While the NBA has not yet made an official plan for the resumption of the 2020 season Adam Silver is due to meet with the NBA's Board of Governors on Friday in an effort to get a plan in place. One of the seemingly prevailing plans is a campus-like environment where players are quarantined to some degree. SI's Chris Mannix works through a few big questions this campus-like environment presents: Will players be allowed to bring their families? And should they?

Video Transcript:

Robin Lundberg: The NBA will likely be playing in a "bubble city." But how much of a bubble would it actually be? For more, I'm joined by our senior writer, Chris Mannix. Chris, the latest news that maybe the players will be able to bring some members of their family along with them to Orlando?

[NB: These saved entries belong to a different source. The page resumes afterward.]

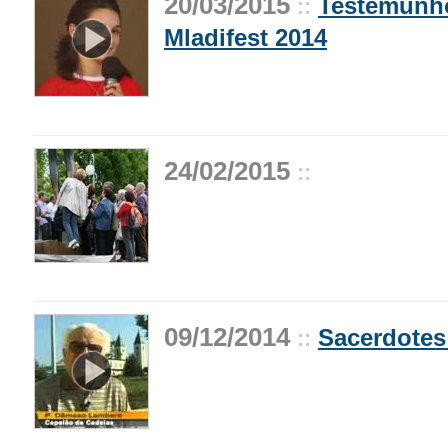
20/03/2015
Testemunho
::
Mladifest 2014
24/02/2015
::
09/12/2014
Sacerdotes
::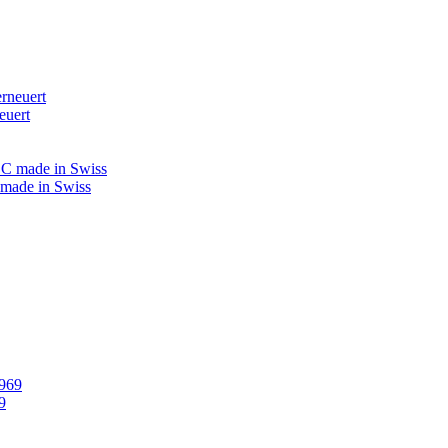
euert
 made in Swiss
9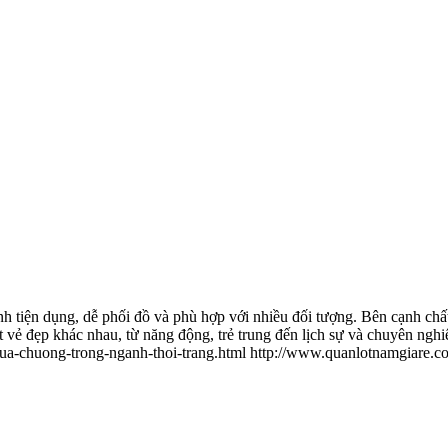
h tiện dụng, dễ phối đồ và phù hợp với nhiều đối tượng. Bên cạnh chất
vẻ đẹp khác nhau, từ năng động, trẻ trung đến lịch sự và chuyên nghi
ua-chuong-trong-nganh-thoi-trang.html
http://www.quanlotnamgiare.co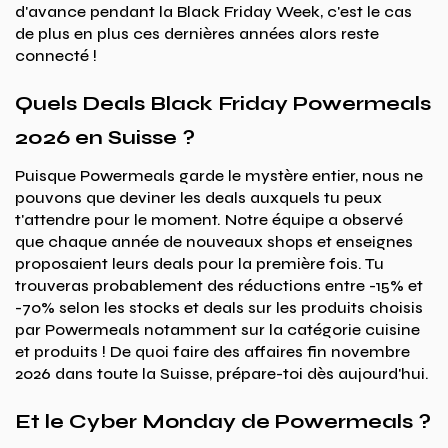
d'avance pendant la Black Friday Week, c'est le cas
de plus en plus ces dernières années alors reste
connecté !
Quels Deals Black Friday Powermeals
2026 en Suisse ?
Puisque Powermeals garde le mystère entier, nous ne
pouvons que deviner les deals auxquels tu peux
t'attendre pour le moment. Notre équipe a observé
que chaque année de nouveaux shops et enseignes
proposaient leurs deals pour la première fois. Tu
trouveras probablement des réductions entre -15% et
-70% selon les stocks et deals sur les produits choisis
par Powermeals notamment sur la catégorie cuisine
et produits ! De quoi faire des affaires fin novembre
2026 dans toute la Suisse, prépare-toi dès aujourd'hui.
Et le Cyber Monday de Powermeals ?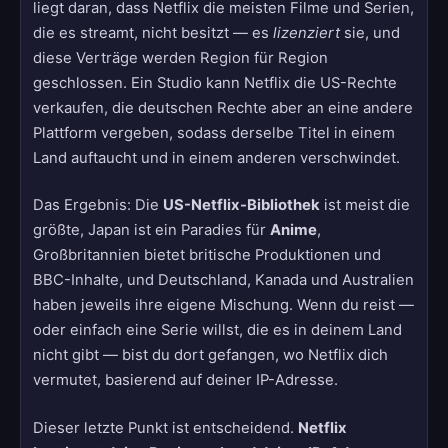
liegt daran, dass Netflix die meisten Filme und Serien,
die es streamt, nicht besitzt — es
lizenziert
sie, und
diese Verträge werden Region für Region
geschlossen. Ein Studio kann Netflix die US-Rechte
verkaufen, die deutschen Rechte aber an eine andere
Plattform vergeben, sodass derselbe Titel in einem
Land auftaucht und in einem anderen verschwindet.
Das Ergebnis: Die
US-Netflix-Bibliothek
ist meist die
größte, Japan ist ein Paradies für
Anime
,
Großbritannien bietet britische Produktionen und
BBC-Inhalte, und Deutschland, Kanada und Australien
haben jeweils ihre eigene Mischung. Wenn du reist —
oder einfach eine Serie willst, die es in deinem Land
nicht gibt — bist du dort gefangen, wo Netflix dich
vermutet, basierend auf deiner IP-Adresse.
Dieser letzte Punkt ist entscheidend.
Netflix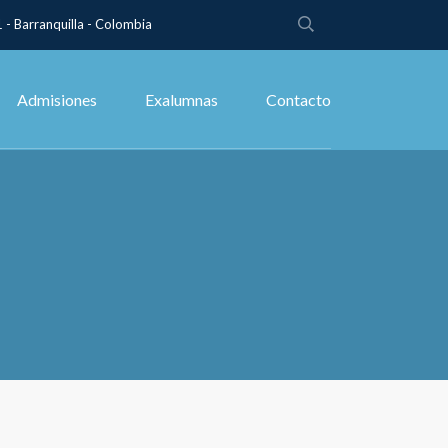
 - Barranquilla - Colombia
Admisiones
Exalumnas
Contacto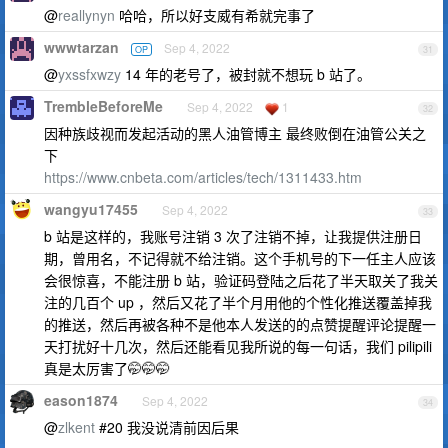
@
reallynyn
哈哈，所以好支威有希就完事了
wwwtarzan
Sep 4, 2022
OP
31
@
yxssfxwzy
14 年的老号了，被封就不想玩 b 站了。
TrembleBeforeMe
Sep 4, 2022
1
32
因种族歧视而发起活动的黑人油管博主 最终败倒在油管公关之
下
https://www.cnbeta.com/articles/tech/1311433.htm
wangyu17455
Sep 4, 2022
33
b 站是这样的，我账号注销 3 次了注销不掉，让我提供注册日
期，曾用名，不记得就不给注销。这个手机号的下一任主人应该
会很惊喜，不能注册 b 站，验证码登陆之后花了半天取关了我关
注的几百个 up ，然后又花了半个月用他的个性化推送覆盖掉我
的推送，然后再被各种不是他本人发送的的点赞提醒评论提醒一
天打扰好十几次，然后还能看见我所说的每一句话，我们 pilipili
真是太厉害了🤭🤭🤭
eason1874
Sep 4, 2022
34
@
zlkent
#20 我没说清前因后果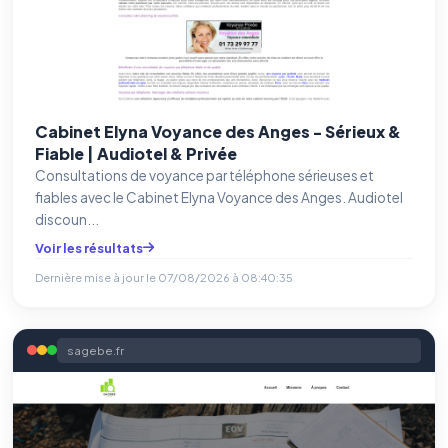
Cabinet Elyna Voyance des Anges - Sérieux &
Fiable | Audiotel & Privée
Consultations de voyance par téléphone sérieuses et
fiables avec le Cabinet Elyna Voyance des Anges. Audiotel
discoun...
Voir les résultats
Dernière mise à jour le
07/08/2026 à 08:40:35
sagebe.fr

Chris Mannix: Yeah, this has been a sticking point for the players union that players involved with an extended postseason do not want to be part of a strict quarantine. You know, some of them, many of them, have young families. Giannis Antetokounmpo just had the birth of his son very recently. And they want them to be part of this process. And over the last couple of weeks, even months, the NBA has been trying to figure out exactly how many people should be involved with all of this because there are legitimate safety concerns if you have several members of the family. And one of them happens to go outside the bubble and contract coronavirus infects the player who subsequently infects through some of the members of his team. It could create a really difficult scenario for the NBA. So right now, the discussion has been centered on exactly who is going to be allowed inside this campus or bubble, whatever you want to call it. 

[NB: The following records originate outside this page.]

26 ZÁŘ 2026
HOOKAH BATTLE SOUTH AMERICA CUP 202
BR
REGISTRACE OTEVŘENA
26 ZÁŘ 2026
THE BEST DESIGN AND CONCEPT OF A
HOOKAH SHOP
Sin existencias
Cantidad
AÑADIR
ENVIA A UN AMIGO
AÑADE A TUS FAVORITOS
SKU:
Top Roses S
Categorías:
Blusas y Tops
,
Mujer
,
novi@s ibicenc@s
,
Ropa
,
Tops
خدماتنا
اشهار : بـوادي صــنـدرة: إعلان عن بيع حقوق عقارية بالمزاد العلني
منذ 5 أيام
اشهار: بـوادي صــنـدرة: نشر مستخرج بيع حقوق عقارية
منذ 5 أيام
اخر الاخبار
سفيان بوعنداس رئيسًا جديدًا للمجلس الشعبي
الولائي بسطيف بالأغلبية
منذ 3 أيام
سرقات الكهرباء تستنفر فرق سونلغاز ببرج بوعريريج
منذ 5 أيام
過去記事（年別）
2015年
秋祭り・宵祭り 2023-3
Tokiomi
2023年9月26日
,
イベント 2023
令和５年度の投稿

Robin Lundberg: Is that why there is a delay? In a sense, obviously, you have to wait for the coronavirus to wane a little bit. But there are so many logistical factors and negotiations that have to have to happen. But they're just happening behind closed doors, unlike MLB.

Chris Mannix: Yeah. I mean, look, the NBA has the benefit of not really being in a tough financial spot with its union at this point. Like most of the players have been paid 50 percent of their salaries or more. So coming to the right financial terms isn't a major hurdle when it comes to restarting the season. Now, it could be in a 2020-2021 season as we get down the line on that conversation. But for right now, a lot of it's logistics. It's finding the right format that makes sense. It's finding how many teams to bring back and finding how many games to play when you bring those teams back. And as we've put pointed out, it is finding out exactly what the safest way is to bring players and members of their families into this campus without risking widespread infection.